**What you have to do**
Repeat every entry, word for word, leaving no line out.

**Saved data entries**
--- START ---

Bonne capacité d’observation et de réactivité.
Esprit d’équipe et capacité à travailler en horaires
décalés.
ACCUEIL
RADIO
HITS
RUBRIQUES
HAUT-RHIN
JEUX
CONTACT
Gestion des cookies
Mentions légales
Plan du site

--- END ---

**Written response**
Bonne capacité d’observation et de réactivité.
Esprit d’équipe et capacité à travailler en horaires
décalés.
ACCUEIL
RADIO
HITS
RUBRIQUES
HAUT-RHIN
JEUX
CONTACT
Gestion des cookies
Mentions légales
Plan du site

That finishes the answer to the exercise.